* EXERCISE PROMPT:
For this exercise, restate every line below word for word and drop the images.

* SOURCE DATA:
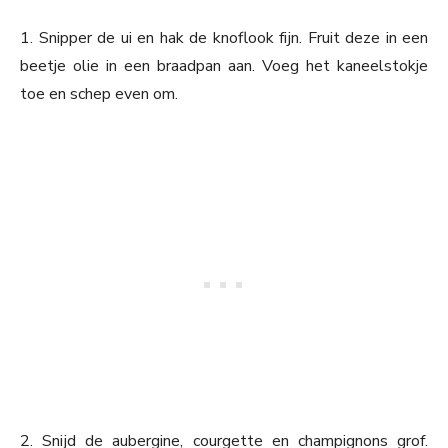
1. Snipper de ui en hak de knoflook fijn. Fruit deze in een
beetje olie in een braadpan aan. Voeg het kaneelstokje
toe en schep even om.
2. Snijd de aubergine, courgette en champignons grof.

* COMPLETED EXERCISE:
1. Snipper de ui en hak de knoflook fijn. Fruit deze in een
beetje olie in een braadpan aan. Voeg het kaneelstokje
toe en schep even om.
2. Snijd de aubergine, courgette en champignons grof.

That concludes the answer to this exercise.